MCU Wars Episode 3: 32-Bit Microcontroller Comparison Series

By Renesas |

In this episode of MCU Wars, Ritesh Tyagi and Chris Anderson compare two 32-bit microcontrollers—the RX100 from Renesas, and the STM32 from STMicroelectronics. We chose these two devices because of the increasing demand for 32-bit microcontrollers in a variety of industries. Which one reigns supreme?

*Optimized for Low-Power* According to Tyagi, Renesas has been “using a lot of proprietary technology to optimize the RX100 power consumption.” In order to do this, Renesas implemented a 130mm, low-leakage, low-power transistor flash process. “Compared to the RX600 or RX200 where we used their proprietary MONOS technology,” Tyagi explained, “we decided to use a completely different technology for the RX100.” Another differentiating factor is the redesign of the clock circuitry to offer a much faster wake-up. This allows the device to remain low-power in active and standby modes. The voltage regulator was built specifically for this device, offering very low power consumption. “Overall, there are a lot of different techniques and tricks that we employed to achieve a very low power standby current and active mode current,” Tyagi stated.
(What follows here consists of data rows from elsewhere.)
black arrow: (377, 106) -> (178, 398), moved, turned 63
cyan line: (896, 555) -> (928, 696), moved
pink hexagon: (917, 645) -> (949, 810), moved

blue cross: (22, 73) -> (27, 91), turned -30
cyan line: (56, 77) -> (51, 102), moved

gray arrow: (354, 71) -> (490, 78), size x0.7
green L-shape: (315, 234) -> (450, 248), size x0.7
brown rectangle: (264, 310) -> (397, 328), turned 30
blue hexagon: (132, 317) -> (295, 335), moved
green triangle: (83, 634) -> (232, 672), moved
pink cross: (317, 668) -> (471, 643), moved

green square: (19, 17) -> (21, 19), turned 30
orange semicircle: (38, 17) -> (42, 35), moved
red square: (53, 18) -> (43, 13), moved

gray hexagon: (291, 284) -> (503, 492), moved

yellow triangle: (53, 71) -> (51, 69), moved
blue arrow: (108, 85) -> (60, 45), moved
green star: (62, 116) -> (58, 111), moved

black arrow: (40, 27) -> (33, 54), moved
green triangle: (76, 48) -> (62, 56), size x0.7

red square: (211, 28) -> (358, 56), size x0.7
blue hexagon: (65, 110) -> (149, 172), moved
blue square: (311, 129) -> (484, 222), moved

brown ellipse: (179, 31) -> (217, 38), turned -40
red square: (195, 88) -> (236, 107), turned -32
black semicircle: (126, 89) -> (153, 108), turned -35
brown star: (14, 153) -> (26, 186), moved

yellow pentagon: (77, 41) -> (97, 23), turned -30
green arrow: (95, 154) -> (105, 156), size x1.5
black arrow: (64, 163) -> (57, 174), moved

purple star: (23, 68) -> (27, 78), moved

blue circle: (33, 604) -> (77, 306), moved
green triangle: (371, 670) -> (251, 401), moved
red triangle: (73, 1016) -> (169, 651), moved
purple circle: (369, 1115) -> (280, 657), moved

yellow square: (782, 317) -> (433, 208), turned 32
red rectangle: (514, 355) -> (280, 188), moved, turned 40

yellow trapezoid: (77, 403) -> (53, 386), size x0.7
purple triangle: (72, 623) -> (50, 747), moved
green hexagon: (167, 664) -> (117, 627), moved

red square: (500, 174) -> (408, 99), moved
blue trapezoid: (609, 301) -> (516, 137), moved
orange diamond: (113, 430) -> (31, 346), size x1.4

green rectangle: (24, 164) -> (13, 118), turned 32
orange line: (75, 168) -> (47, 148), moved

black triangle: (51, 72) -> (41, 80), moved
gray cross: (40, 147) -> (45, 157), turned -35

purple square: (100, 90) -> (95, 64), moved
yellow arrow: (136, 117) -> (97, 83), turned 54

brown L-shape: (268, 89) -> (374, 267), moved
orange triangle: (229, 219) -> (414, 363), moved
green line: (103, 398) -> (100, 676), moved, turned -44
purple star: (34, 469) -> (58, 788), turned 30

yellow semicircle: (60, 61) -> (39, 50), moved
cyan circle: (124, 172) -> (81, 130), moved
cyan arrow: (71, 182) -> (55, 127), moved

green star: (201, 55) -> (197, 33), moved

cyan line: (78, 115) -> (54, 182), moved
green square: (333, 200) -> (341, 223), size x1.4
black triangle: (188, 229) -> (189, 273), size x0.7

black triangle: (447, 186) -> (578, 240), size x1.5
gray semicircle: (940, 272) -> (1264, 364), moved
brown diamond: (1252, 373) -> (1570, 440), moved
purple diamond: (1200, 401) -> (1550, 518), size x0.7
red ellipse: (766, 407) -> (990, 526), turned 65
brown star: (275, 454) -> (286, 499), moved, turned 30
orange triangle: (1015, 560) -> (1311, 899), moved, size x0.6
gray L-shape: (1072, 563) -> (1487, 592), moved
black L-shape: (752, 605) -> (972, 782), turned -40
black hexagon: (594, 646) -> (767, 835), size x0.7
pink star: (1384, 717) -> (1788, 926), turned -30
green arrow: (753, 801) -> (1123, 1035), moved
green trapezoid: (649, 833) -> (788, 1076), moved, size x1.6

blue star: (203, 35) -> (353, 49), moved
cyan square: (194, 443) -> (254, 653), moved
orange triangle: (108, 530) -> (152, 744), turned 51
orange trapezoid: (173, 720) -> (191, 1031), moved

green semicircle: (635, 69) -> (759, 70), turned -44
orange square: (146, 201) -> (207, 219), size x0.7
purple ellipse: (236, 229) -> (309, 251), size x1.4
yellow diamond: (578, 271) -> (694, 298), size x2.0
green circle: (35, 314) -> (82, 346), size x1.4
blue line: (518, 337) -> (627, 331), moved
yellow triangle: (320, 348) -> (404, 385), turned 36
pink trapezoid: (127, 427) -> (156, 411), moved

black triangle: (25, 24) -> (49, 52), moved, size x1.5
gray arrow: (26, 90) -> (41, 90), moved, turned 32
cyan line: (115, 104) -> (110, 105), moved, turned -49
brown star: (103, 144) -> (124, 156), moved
*The STM32 L1 Toolchain* When asked about the STM32 toolchain, Chris Anderson offered his preferences for ST products. Anderson explained, “ST offered a number of choices with quickstart guides for Embedded Workbench, but I settled on the Kiel Microvision 4.” Anderson stated that the Microvision had a number of example files that had all the source code needed to start tweaking in order to find something close to what he was trying to do. It also has a project manager compiler, an integrated debugger, and an abundance of example projects for dev kits of all the other major ARM vendors.

Getting Started the RX100 For the RX family, Renesas made a big company-wide push to launch the Eclipse- based IDE, called the e 2 studio. The RX100 will have the same toolchain based on the e 2 studio. Underneath that, Renesas offers a compiler as well as a compiler from IR and other third parties. “In fact,” Tyagi explained, “we are doing a pretty big joint promotion with International Rectifier where they start offering a 64K version of an IR workbench absolutely free.” The kit also comes with multiple sample projects and application examples. The board comes with a CD with a compiler and a debugger all within the kit. “I can guarantee,” Tyagi said, “that with the RX kit, you can be up and running within an hour.”

*Editor’s Pick* Overall, the RX100 by Renesas offered significant low-power advantages over the STM32. The RX RDK Development Kit also offered significant features over the ST Discovery Kit, made possible by Renesas’ many partnerships in on-board components.